Buying bigger diameter arrows won't improve anything until you're up to it. Many 300s have been shoot with hunting diameter arrows - .290" or thereof.

The Vegas face is challenging. Hated shooting it and worse was our IAA had it a 60 shot event. If I shot a 575 I was happy. I've shot better, but still didn't like the target. Actually, I quit shooting sanctioned spots around 2006. Shot Leagues up to around 2010 as a sub.

Best I ever shot was during a test of a shooting glove, the Slick Shot. 2 bows, one with glove and one without glove, alternating bows every 2 shots. Dead of winter outside. See date.
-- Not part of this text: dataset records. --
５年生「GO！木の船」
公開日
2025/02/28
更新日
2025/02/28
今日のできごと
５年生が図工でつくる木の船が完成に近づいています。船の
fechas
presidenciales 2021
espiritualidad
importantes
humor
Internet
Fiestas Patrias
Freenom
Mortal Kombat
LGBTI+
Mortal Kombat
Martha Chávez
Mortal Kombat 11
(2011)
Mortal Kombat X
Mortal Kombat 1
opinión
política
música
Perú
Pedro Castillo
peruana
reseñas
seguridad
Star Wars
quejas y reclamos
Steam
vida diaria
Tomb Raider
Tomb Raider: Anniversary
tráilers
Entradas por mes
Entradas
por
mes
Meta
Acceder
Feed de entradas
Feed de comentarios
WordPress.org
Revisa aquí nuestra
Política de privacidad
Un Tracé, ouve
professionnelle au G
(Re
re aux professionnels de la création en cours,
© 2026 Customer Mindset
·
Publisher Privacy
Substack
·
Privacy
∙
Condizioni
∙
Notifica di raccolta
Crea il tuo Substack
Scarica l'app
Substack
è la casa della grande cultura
Hand was near froze.

Arrows were .355" in diameter. 398/400. 1 out at 12:00 and 1 out at 4:00


----------



## kballer1 (Aug 31, 2010)

Usually the thing about 27's is you just miss farther with them. Shoot them in the middle & you can use skinny arrows.


----------



## Flyinhawaiian (Nov 2, 2018)

Arrows can only gain you a limited number of extra points. Work on your form, and specifically start with your hands. More points are won or lost in the hands than anywhere else.


----------



## cbrunson (Oct 25, 2010)

There is a difference between shooting good and competing good. I shot my first 300 Vegas practice round the first year I decided to take it serious. It took about three years to shoot my first 300 at a tournament. Five years to clean the weekend and win. The mental game is real. 
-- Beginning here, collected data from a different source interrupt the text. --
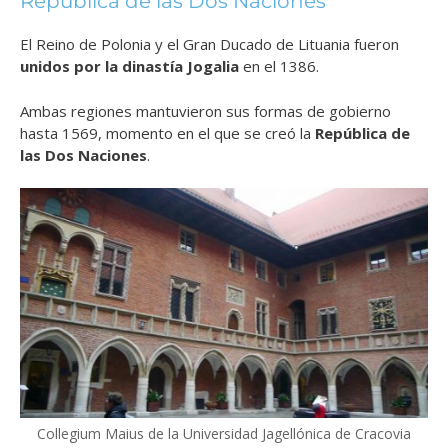
República de las Dos Naciones
El Reino de Polonia y el Gran Ducado de Lituania fueron
unidos por la dinastía Jogalia
en el 1386.
Ambas regiones mantuvieron sus formas de gobierno
hasta 1569, momento en el que se creó la
República de
las Dos Naciones
.
Collegium Maius de la Universidad Jagellónica de Cracovia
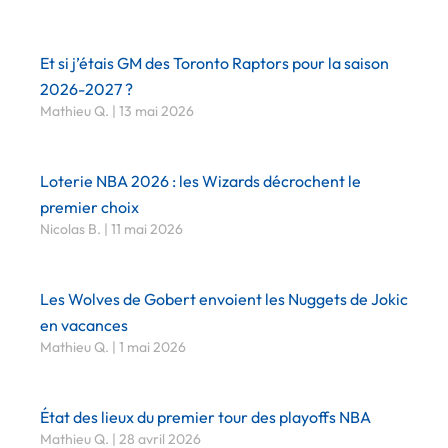
Et si j’étais GM des Toronto Raptors pour la saison
2026-2027 ?
Mathieu Q.
13 mai 2026
Loterie NBA 2026 : les Wizards décrochent le
premier choix
Nicolas B.
11 mai 2026
Les Wolves de Gobert envoient les Nuggets de Jokic
en vacances
Mathieu Q.
1 mai 2026
État des lieux du premier tour des playoffs NBA
Mathieu Q.
28 avril 2026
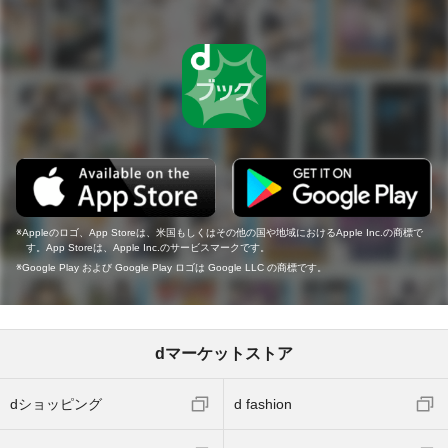
Appleのロゴ、App Storeは、米国もしくはその他の国や地域におけるApple Inc.の商標で
す。App Storeは、Apple Inc.のサービスマークです。
Google Play および Google Play ロゴは Google LLC の商標です。
dマーケットストア
dショッピング
d fashion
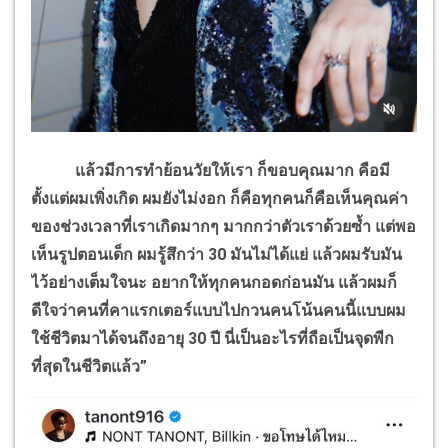
แล้วมีการทำย้อนวัยให้เรา ก็ขอบคุณมาก คือมี
ตั้งแต่ผมเพิ่งเกิด ผมยังไม่งอก ก็คือทุกคนก็คือเห็นคุณค่า
ของช่วงเวลาที่เราเกิดมากๆ มากกว่าตัวเราด้วยซ้ำ แต่พอ
เห็นรูปตอนเด็ก ผมรู้สึกว่า 30 มันไม่ได้แย่ แล้วผมรับมัน
ไว้อย่างเต็มใจนะ อยากให้ทุกคนกอดก่อนมัน แล้วผมก็
ดีใจว่าคนที่คาแรกเตอร์แบบไปกวนคนโน้นคนนี้แบบผม
ใช้ชีวิตมาได้จนถึงอายุ 30 ปี นี่เป็นอะไรที่ถือเป็นจุดพีก
ที่สุดในชีวิตแล้ว”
The thing I love about target archery, is that no amount of money can give you an advantage. You can not buy Xs.

Regarding arrow size, I’ve cleaned Vegas 450s with outdoor micros, and one day just fooling around, shot a 29x 300 with some old cheap 9/32” hunting arrows.


----------



## Hornhunter160 (Feb 21, 2019)

There are a lot of great recommendations on this post. I agree fatter arrows won’t greatly improve you score. A coach/observer can help you greatly as there is a lot of mental aspects to the indoor game. Just relax and stare at the middle.


----------